We have recently started using InfluxDB Cloud via Azure, to store data pertaining to ships. Each ship has its own bucket, and within each bucket we have two measurements, with around 25-28 fields for one of those measurements and a handful for the other measurement. We are not using any tags, and we store a single value per field per second.
We have been loading live data into InfluxDB for around the past month, and have been very happy with the query performance which has been more or less instantaneous for the kinds of queries we’ve been running. However, we recently imported a load of historical data for four ships, and trying to query this historical data results in very uneven performance, and we’re not sure why.
Here is a sample query we would typically run:
from(bucket: "bucketname")
|> range(start: 1677196800, stop: 1679702400)

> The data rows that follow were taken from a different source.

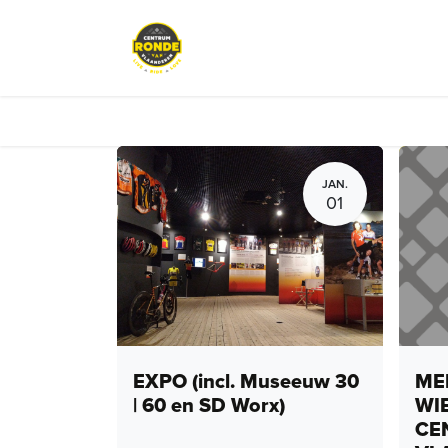
Overslaan naar inhoud
Evenementen
Peloton Café
JAN.
01
EXPO (incl. Museeuw 30
MEN
| 60 en SD Worx)
WI
CE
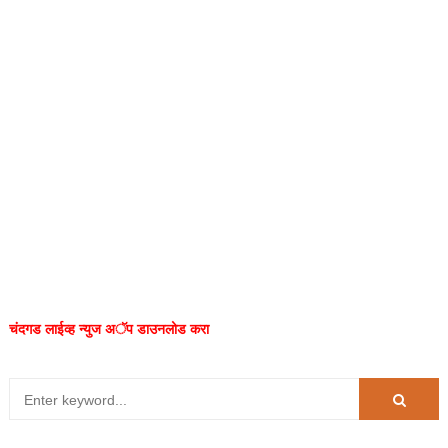
चंदगड लाईव्ह न्युज अॅप डाउनलोड करा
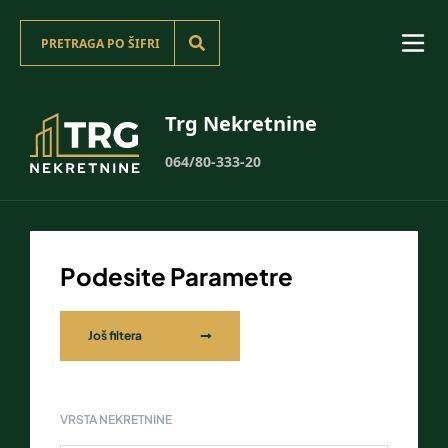
Trg Nekretnine
064/80-333-20
Podesite Parametre
Još filtera
VRSTA NEKRETNINE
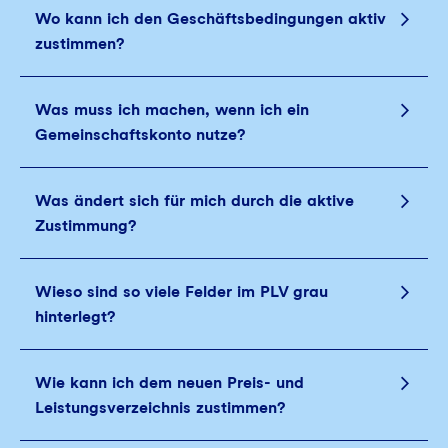
Wo kann ich den Geschäftsbedingungen aktiv
zustimmen?
Was muss ich machen, wenn ich ein
Gemeinschaftskonto nutze?
Was ändert sich für mich durch die aktive
Zustimmung?
Wieso sind so viele Felder im PLV grau
hinterlegt?
Wie kann ich dem neuen Preis- und
Leistungsverzeichnis zustimmen?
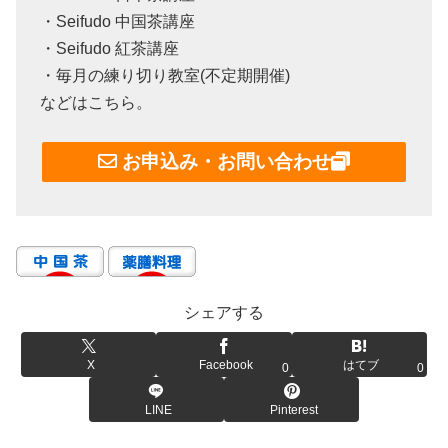
・Seifudo 中国茶講座
・Seifudo 紅茶講座
・毎月の練り切り教室(不定期開催)
などはこちら。
お申込み・お問い合わせ
シェアする
X
Facebook
はてブ
0
0
LINE
Pinterest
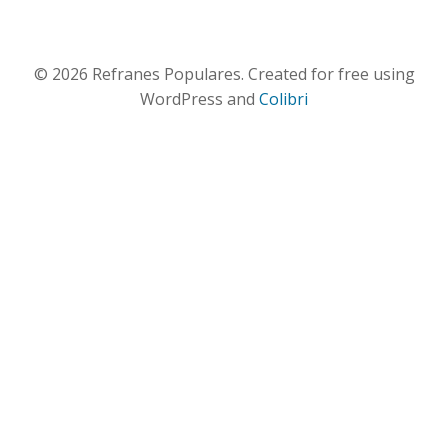
© 2026 Refranes Populares. Created for free using
WordPress and
Colibri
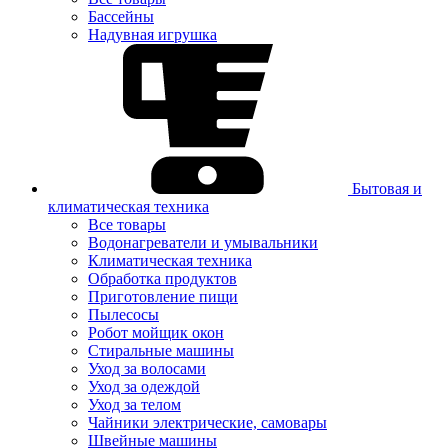
Бассейны
Надувная игрушка
Бытовая и
климатическая техника
Все товары
Водонагреватели и умывальники
Климатическая техника
Обработка продуктов
Приготовление пищи
Пылесосы
Робот мойщик окон
Стиральные машины
Уход за волосами
Уход за одеждой
Уход за телом
Чайники электрические, самовары
Швейные машины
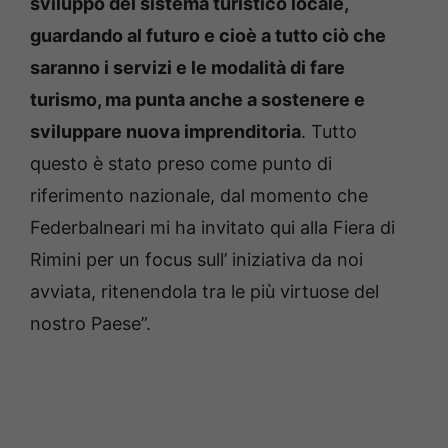
sviluppo del sistema turistico locale,
guardando al futuro e cioè a tutto ciò che
saranno i servizi e le modalità di fare
turismo, ma punta anche a sostenere e
sviluppare nuova imprenditoria
. Tutto
questo è stato preso come punto di
riferimento nazionale, dal momento che
Federbalneari mi ha invitato qui alla Fiera di
Rimini per un focus sull’ iniziativa da noi
avviata, ritenendola tra le più virtuose del
nostro Paese”.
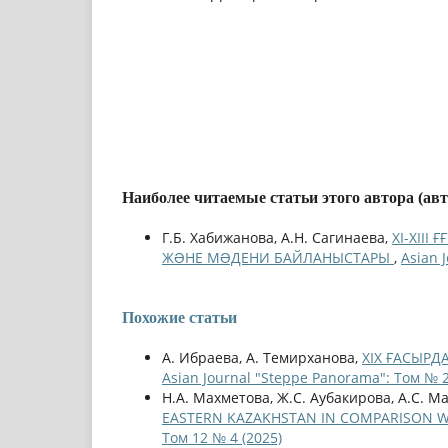
Наиболее читаемые статьи этого автора (ав
Г.Б. Хабижанова, А.Н. Сагинаева,
ХІ-ХІІ
ЖƏНЕ МƏДЕНИ БАЙЛАНЫСТАРЫ
,
Asian 
Похожие статьи
А. Ибраева, А. Темирханова,
ХІХ ҒАСЫР
Asian Journal "Steppe Panorama": Том № 2
Н.А. Махметова, Ж.С. Аубакирова, А.С. М
EASTERN KAZAKHSTAN IN COMPARISON W
Том 12 № 4 (2025)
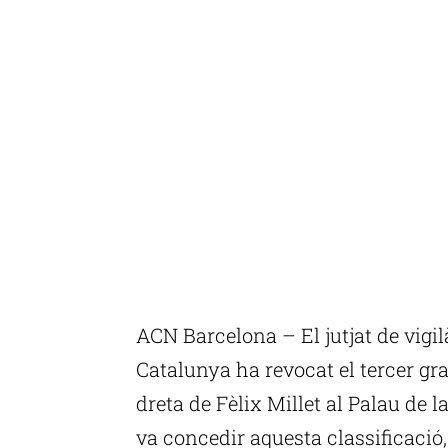
ACN Barcelona – El jutjat de vigi
Catalunya ha revocat el tercer gr
dreta de Fèlix Millet al Palau de l
va concedir aquesta classificació,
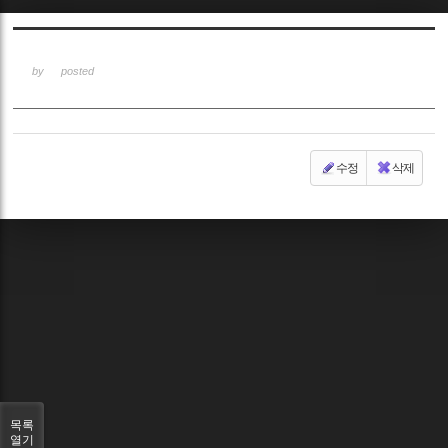
Sketchbook5, 스케치북5
by
posted
수정
삭제
Sketchbook5, 스케치북5
목록
열기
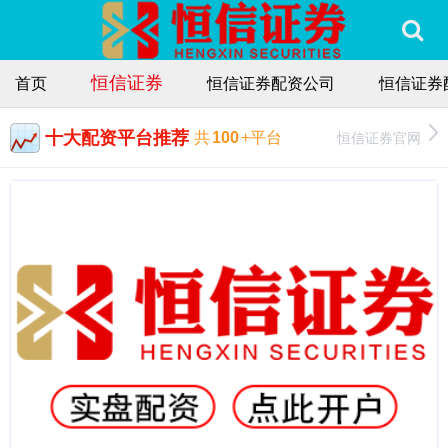
恒信证券
首页
恒信证券配资公司
恒信证券
十大配资平台推荐
恒信证券官网
共
100
+平台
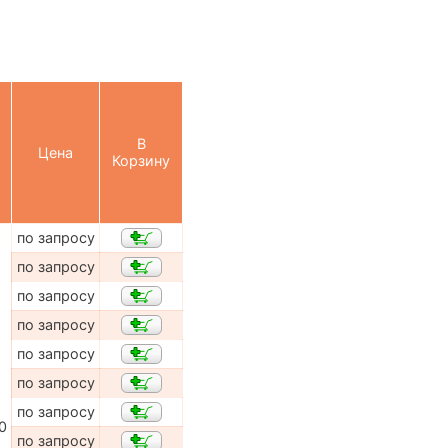
В
Цена
Корзину
по запросу
по запросу
по запросу
по запросу
по запросу
по запросу
по запросу
0
по запросу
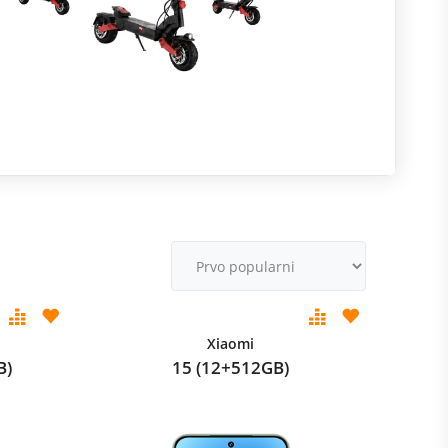
R
m
M
v
Xiaomi
B)
15 (12+512GB)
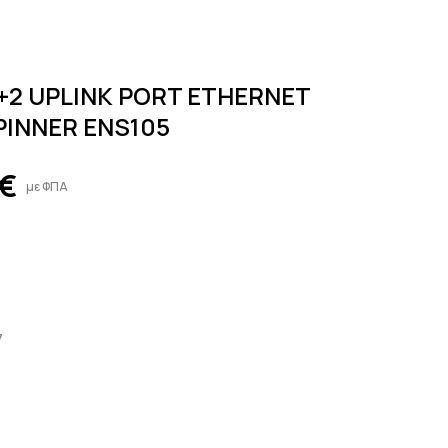
+2 UPLINK PORT ETHERNET
PINNER ENS105
€
με ΦΠΑ
7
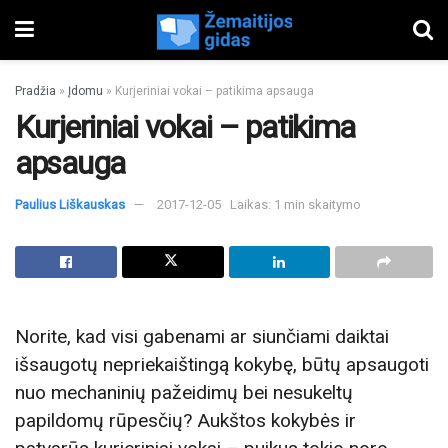
Pradžia
»
Įdomu
»
Kurjeriniai vokai – patikima apsauga
Kurjeriniai vokai – patikima
apsauga
Paulius Liškauskas
2017-12-05
Laikas: 1 min skaitymo
Norite, kad visi gabenami ar siunčiami daiktai
išsaugotų nepriekaištingą kokybę, būtų apsaugoti
nuo mechaninių pažeidimų bei nesukeltų
papildomų rūpesčių? Aukštos kokybės ir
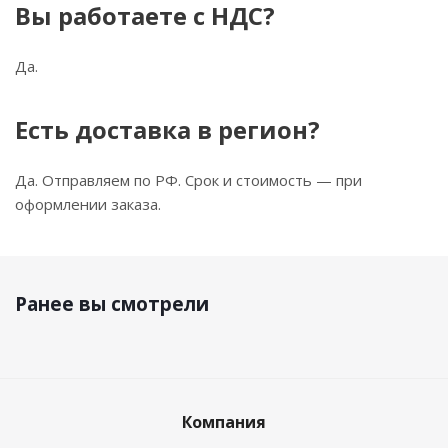
Вы работаете с НДС?
Да.
Есть доставка в регион?
Да. Отправляем по РФ. Срок и стоимость — при
оформлении заказа.
Ранее вы смотрели
Компания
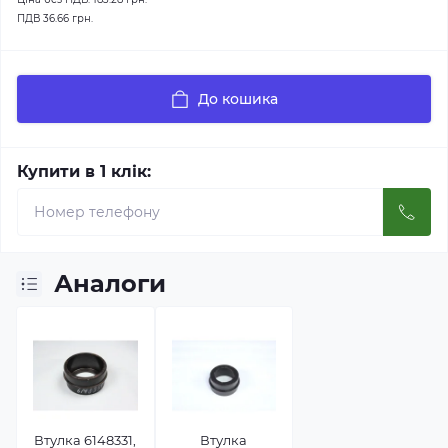
ПДВ
36.66 грн.
До кошика
Купити в 1 клік:
Аналоги
Втулка 6148331,
Втулка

|> filter(fn: (r) => r["_measurement"] == "measurement1")
|> window(every: 1d)
|> mean()
We don’t filter the results by field, as we typically want values returned for all fields. All that changes is the date range we run the query for. In the example above, that’s from 24 Feb 2023 to 25 Mar 2023: this period includes the live data that we initially started recording, and the results are returned instantaneously. However, if we change the date range to 1667260800 - 1669939200 (1 Nov 2022 to 2 Dec 2022) then the query takes much, much longer: well over a minute for that particular example, after which I just cancelled the query.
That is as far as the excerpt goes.